Grüße auch bitte unsere Freunde im Breeland.
Fertu Hal, Ristredin.


Mit einem skeptischen Gesichtsausdruck las er den Brief nochmals einige male durch, rollte ihn zusammen, band einen Faden herum und schrieb gut erkennbar Nidie Norell auf die äußerste Papierschicht. Dann schritt er um sein Pferd herum und löste einen mit vielen Lederriemen am Sattel festgebunden Vogelkäfig. Die Drossel schloss er sanft in seine Hand und führte den Brief in ein kleines Röhrchen, dass am Bein des Vogels befestigt ist.
Bevor er die Drossel in die Luft warf, flüsterte er ihr leise „Eard“ zu und sah ihr nach, bis sie nicht mehr zu erkennen war.

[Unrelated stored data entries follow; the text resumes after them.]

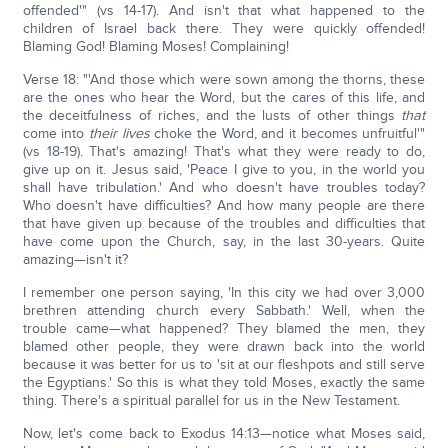
offended'" (vs 14-17). And isn't that what happened to the
children of Israel back there. They were quickly offended!
Blaming God! Blaming Moses! Complaining!
Verse 18: "'And those which were sown among the thorns, these
are the ones who hear the Word, but the cares of this life, and
the deceitfulness of riches, and the lusts of other things
that
come into
their lives
choke the Word, and it becomes unfruitful'"
(vs 18-19). That's amazing! That's what they were ready to do,
give up on it. Jesus said, 'Peace I give to you, in the world you
shall have tribulation.' And who doesn't have troubles today?
Who doesn't have difficulties? And how many people are there
that have given up because of the troubles and difficulties that
have come upon the Church, say, in the last 30-years. Quite
amazing—isn't it?
I remember one person saying, 'In this city we had over 3,000
brethren attending church every Sabbath.' Well, when the
trouble came—what happened? They blamed the men, they
blamed other people, they were drawn back into the world
because it was better for us to 'sit at our fleshpots and still serve
the Egyptians.' So this is what they told Moses, exactly the same
thing. There's a spiritual parallel for us in the New Testament.
Now, let's come back to Exodus 14:13—notice what Moses said,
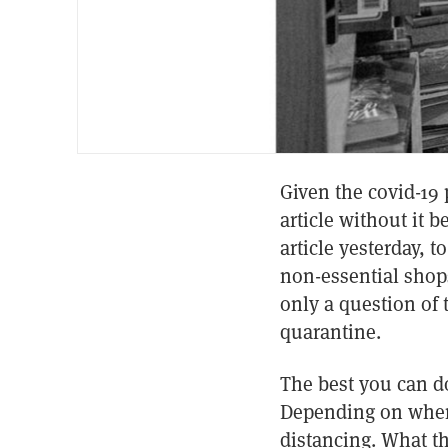
Given the covid-19 p
article without it b
article yesterday, 
non-essential shops
only a question of 
quarantine.
The best you can do
Depending on where 
distancing. What th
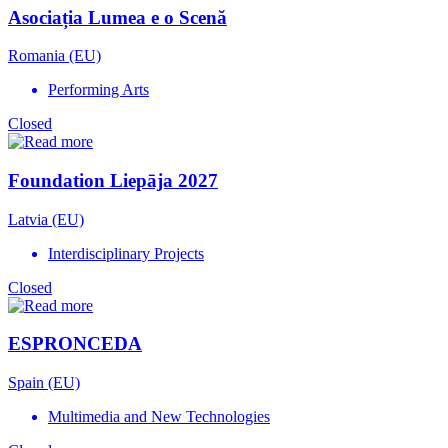
Asociația Lumea e o Scenă
Romania (EU)
Performing Arts
Closed
Foundation Liepāja 2027
Latvia (EU)
Interdisciplinary Projects
Closed
ESPRONCEDA
Spain (EU)
Multimedia and New Technologies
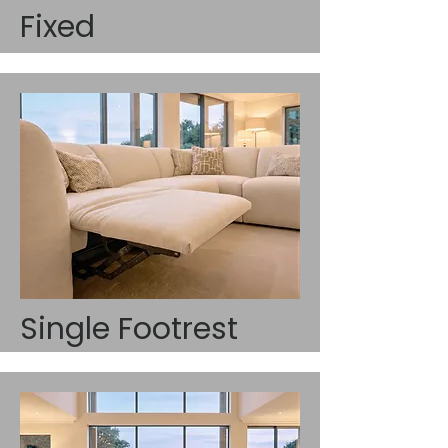
Fixed
Single Footrest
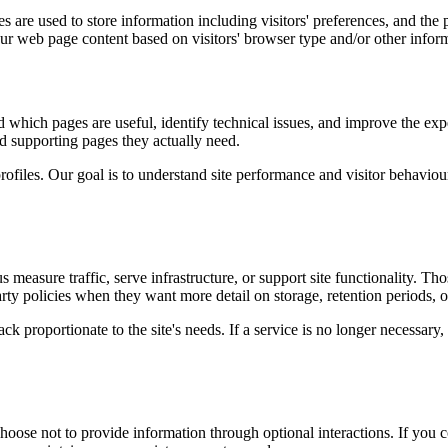
 are used to store information including visitors' preferences, and the p
our web page content based on visitors' browser type and/or other infor
d which pages are useful, identify technical issues, and improve the exp
and supporting pages they actually need.
rofiles. Our goal is to understand site performance and visitor behaviour 
measure traffic, serve infrastructure, or support site functionality. Th
ty policies when they want more detail on storage, retention periods, o
k proportionate to the site's needs. If a service is no longer necessary,
oose not to provide information through optional interactions. If you co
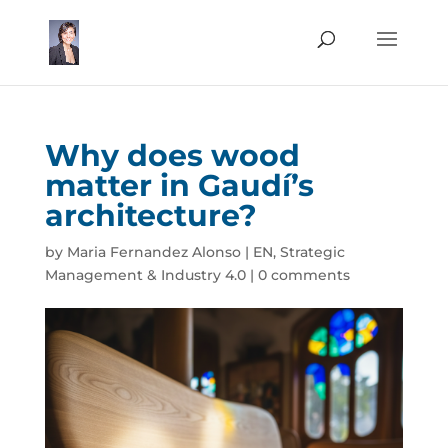
Why does wood
matter in Gaudí’s
architecture?
by
Maria Fernandez Alonso
|
EN
,
Strategic
Management & Industry 4.0
|
0 comments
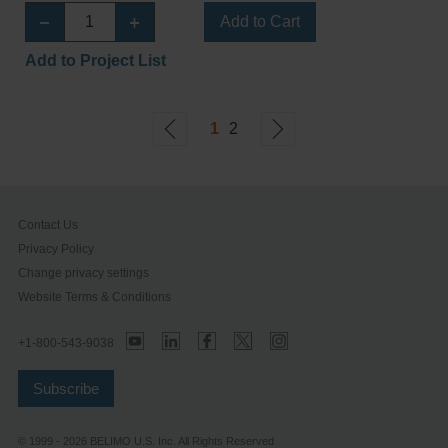
Add to Cart
Add to Project List
1
2
Contact Us
Privacy Policy
Change privacy settings
Website Terms & Conditions
+1-800-543-9038
Subscribe
© 1999 - 2026 BELIMO U.S. Inc. All Rights Reserved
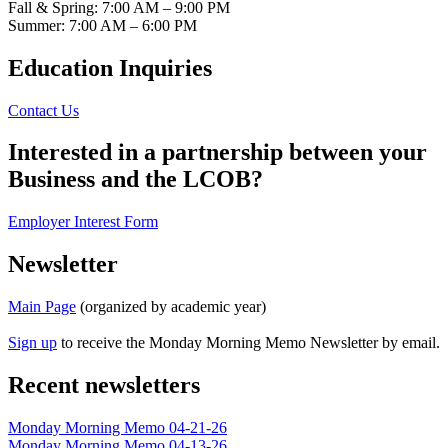
Fall & Spring: 7:00 AM – 9:00 PM
Summer: 7:00 AM – 6:00 PM
Education Inquiries
Contact Us
Interested in a partnership between your
Business and the LCOB?
Employer Interest Form
Newsletter
Main Page
(organized by academic year)
Sign up
to receive the Monday Morning Memo Newsletter by email.
Recent newsletters
Monday Morning Memo 04-21-26
Monday Morning Memo 04-13-26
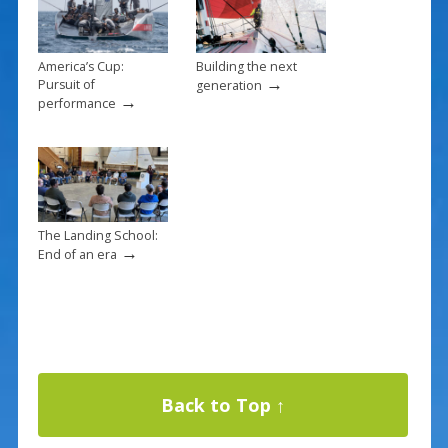
America’s Cup:
Building the next
→
Pursuit of
generation
→
performance
The Landing School:
→
End of an era
Back to Top ↑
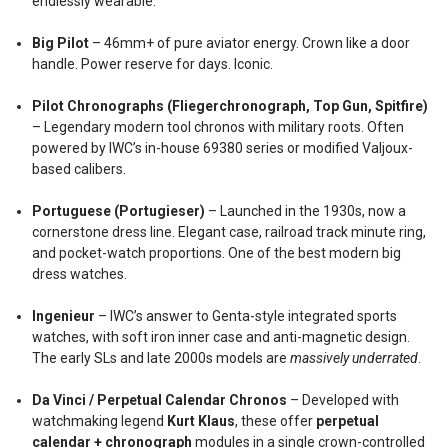
endlessly wearable.
Big Pilot
– 46mm+ of pure aviator energy. Crown like a door
handle. Power reserve for days. Iconic.
Pilot Chronographs (Fliegerchronograph, Top Gun, Spitfire)
– Legendary modern tool chronos with military roots. Often
powered by IWC’s in-house 69380 series or modified Valjoux-
based calibers.
Portuguese (Portugieser)
– Launched in the 1930s, now a
cornerstone dress line. Elegant case, railroad track minute ring,
and pocket-watch proportions. One of the best modern big
dress watches.
Ingenieur
– IWC’s answer to Genta-style integrated sports
watches, with soft iron inner case and anti-magnetic design.
The early SLs and late 2000s models are
massively underrated
.
Da Vinci / Perpetual Calendar Chronos
– Developed with
watchmaking legend
Kurt Klaus
, these offer
perpetual
calendar + chronograph
modules in a single crown-controlled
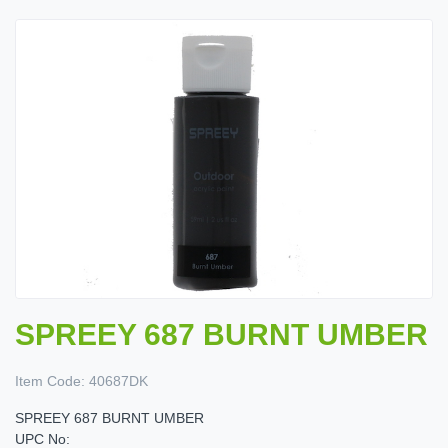
SPREEY 687 BURNT UMBER
Item Code:
40687DK
SPREEY 687 BURNT UMBER
UPC No:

Wieder gähnend wand er sich seine Stute zu, band die Zügel um einen der Bäume, wickelte sich selbst so gut es möglich war in seinen Umhang und schloss die Augen um zu schlafen.

Einige Tage später sitzt die Drossel auf der obersten Treppenstufe, die zur Tür des grossen Anwesens führte. Das Anwesen, dass manch einer als die Hallen der Meigol i Estel kennt.